Правда, там как-то вел занятия сам Толя Григорьев – молодая алгебраическая звезда. Славка долго просил меня показать ему
Григорьева, и вот, когда однажды мы расшумелись у него под дверью и Григорьев высунул свой полуармянский нос, который легко можно было принять за еврейский: “Товарищи, потише, пожалуйста!” – я сказал Славке, что это, мол, и есть Григорьев.

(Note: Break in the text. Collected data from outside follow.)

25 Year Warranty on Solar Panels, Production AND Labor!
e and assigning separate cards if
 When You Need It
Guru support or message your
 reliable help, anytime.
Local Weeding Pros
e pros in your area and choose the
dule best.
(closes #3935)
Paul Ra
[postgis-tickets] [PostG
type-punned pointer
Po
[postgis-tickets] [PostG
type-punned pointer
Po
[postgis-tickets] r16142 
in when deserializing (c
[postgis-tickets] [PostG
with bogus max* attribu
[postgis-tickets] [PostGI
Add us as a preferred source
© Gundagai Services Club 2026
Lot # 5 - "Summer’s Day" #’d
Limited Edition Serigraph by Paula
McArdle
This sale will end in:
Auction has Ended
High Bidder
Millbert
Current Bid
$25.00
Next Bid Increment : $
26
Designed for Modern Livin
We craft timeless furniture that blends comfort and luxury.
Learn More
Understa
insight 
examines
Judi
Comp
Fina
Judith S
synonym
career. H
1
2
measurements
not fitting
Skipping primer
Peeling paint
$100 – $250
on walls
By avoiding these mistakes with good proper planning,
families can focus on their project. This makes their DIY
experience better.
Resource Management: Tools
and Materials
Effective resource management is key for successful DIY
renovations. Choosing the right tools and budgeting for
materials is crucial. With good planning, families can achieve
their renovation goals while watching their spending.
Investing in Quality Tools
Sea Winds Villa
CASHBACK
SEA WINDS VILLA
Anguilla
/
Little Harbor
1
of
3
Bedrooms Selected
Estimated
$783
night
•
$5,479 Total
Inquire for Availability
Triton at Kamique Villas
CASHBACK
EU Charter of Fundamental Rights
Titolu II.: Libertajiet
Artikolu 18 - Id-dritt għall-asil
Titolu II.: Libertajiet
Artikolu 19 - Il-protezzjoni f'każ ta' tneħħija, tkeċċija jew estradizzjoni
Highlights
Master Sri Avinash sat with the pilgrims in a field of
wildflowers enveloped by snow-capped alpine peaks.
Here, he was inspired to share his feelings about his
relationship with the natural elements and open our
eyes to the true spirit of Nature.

“Григорьев?..” – почему-то изумился Славка, и в этот миг
(поскольку шум продолжался) Григорьев снова высунулся, так что
Славкин выкрик пришелся ему прямо в ухо. Григорьев оторопело на него уставился, а Славка резко повернулся и с независимым видом пошел прочь – вижу его тогдашние шоколадные брюки. Пузя просто наизнанку выворачивалась из-за Славкиной манеры внезапно ляпать, не подумавши. Когда нам, семейным парам, однажды понадобилось отселить четвертого лишнего – это был белобрысый коротконогий гигант по фамилии Шерстяной, отличавшийся глупостью и злобным нравом, а вдобавок произносивший не “наши”, “шить”, а “нащи”,
“щить”, – мы подыскали ему хорошее место: третьим в четырехместной комнате. Только вот один его будущий сосед был слеп, а другой глух. Было решено про глухого не говорить – не заметили, мол… Мы с Пузей отправились уговаривать Шерстяного.
“Слепой так слепой, мне плевать”, – с подозрением согласился он.
“Представляешь, один слепой, другой глухой!” – вдруг радостно вывернулся откуда-то Славка. “Так там еще и глухой?!.” – сдвинул бесцветные брови Шерстяной. Татьяна, на мгновение замерев
(мученически прикрыв глаза, чтобы не убить), повернулась и засеменила прочь – у нее не было слов.
Перила главной лестницы завершаются все тем же деревянным калачом, на который так любили надеваться карманы наших всегда распахнутых пиджаков. В глазах стоит мясистый регбист и щеголь
Каменецкий, с абсолютно не свойственной ему растерянностью разглядывающий надорванный карман своей тройки. У меня же при моих темпах оказались оторванными полполы, полезли какие-то парусиновые кишки… Я лишь через неделю сообразил, что вместе с изувеченным пиджаком запихал в фаянсовую урну и студбилет, и зачетку.